Well as it turns out I'm wrong according to representatives from Fidelity and Vanguard.
You can't split the employer/employee contributions to a SEP-IRA and an indivdual 401(k), you have to choose one vehicle or the other. So for 2015 tax year I will choose the Individual 401(k) because of the superior savings potential over the SEP-IRA. Unfortunately, because I already contributed some to my SEP-IRA for 2014 I'm locked out of utilizing an Individual 401(k) for 2014.
Finally, it is turning out that Fidelity offers index funds at a much lower expense ratio than does Vanguard, within the confines of the Individual 401(k) plans.

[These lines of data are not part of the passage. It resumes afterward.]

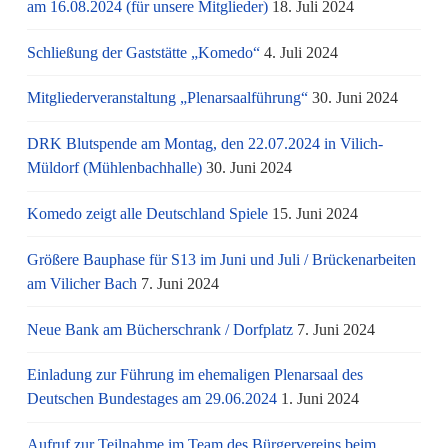
am 16.08.2024 (für unsere Mitglieder)
18. Juli 2024
Schließung der Gaststätte „Komedo“
4. Juli 2024
Mitgliederveranstaltung „Plenarsaalführung“
30. Juni 2024
DRK Blutspende am Montag, den 22.07.2024 in Vilich-
Müldorf (Mühlenbachhalle)
30. Juni 2024
Komedo zeigt alle Deutschland Spiele
15. Juni 2024
Größere Bauphase für S13 im Juni und Juli / Brü­cken­ar­bei­ten
am Vi­li­cher Bach
7. Juni 2024
Neue Bank am Bücherschrank / Dorfplatz
7. Juni 2024
Einladung zur Führung im ehemaligen Plenarsaal des
Deutschen Bundestages am 29.06.2024
1. Juni 2024
Aufruf zur Teilnahme im Team des Bürgervereins beim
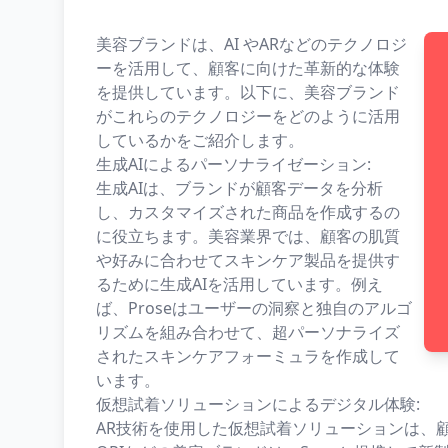
美容ブランドは、AI やARなどのテクノロジ
ーを活用して、顧客に向けた革新的な体験
を提供しています。以下に、美容ブランド
がこれらのテクノロジーをどのように活用
しているかをご紹介します。
生成AIによるパーソナライゼーション:
生成AIは、ブランドが顧客データを分析
し、カスタマイズされた商品を作成するの
に役立ちます。美容業界では、顧客の肌質
や好みに合わせてスキンケア製品を提供す
るために生成AIを活用しています。例え
ば、Proseはユーザーの洞察と独自のアルゴ
リズムを組み合わせて、超パーソナライズ
されたスキンケアフォーミュラを作成して
います。
仮想試着ソリューションによるデジタル体験:
AR技術を使用した仮想試着ソリューションは、顧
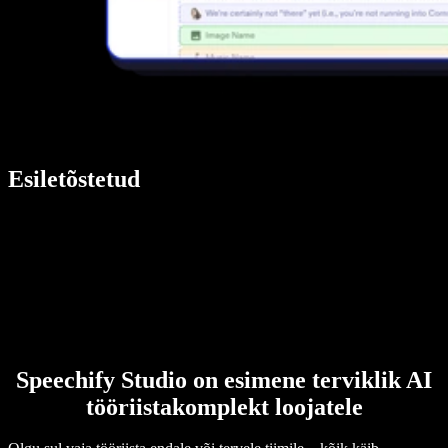
Esiletõstetud
Speechify Studio on esimene terviklik AI
tööriistakomplekt loojatele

With Vanguard, even if you have $10,000 or more in the Total Stock Market Index Fund within the individual 401(K) you are only going to be able to be in the more expensive investor class mutual fund, the lower cost admiral class mutual fund is closed to you. That means you're paying an expense ratio of 0.17%, versus the 0.05% that Fidelity would charge for the same mutual fund ($10,000 minimum). With Fidelity you can start off with their investor class Total Stock Market index fund with an expense ratio of 0.10% which is automatically converted to the lower cost advantage class once the $10,000 minimum threshold is reached.
This theme is repeated with total international stock market fund, and total bond market index fund.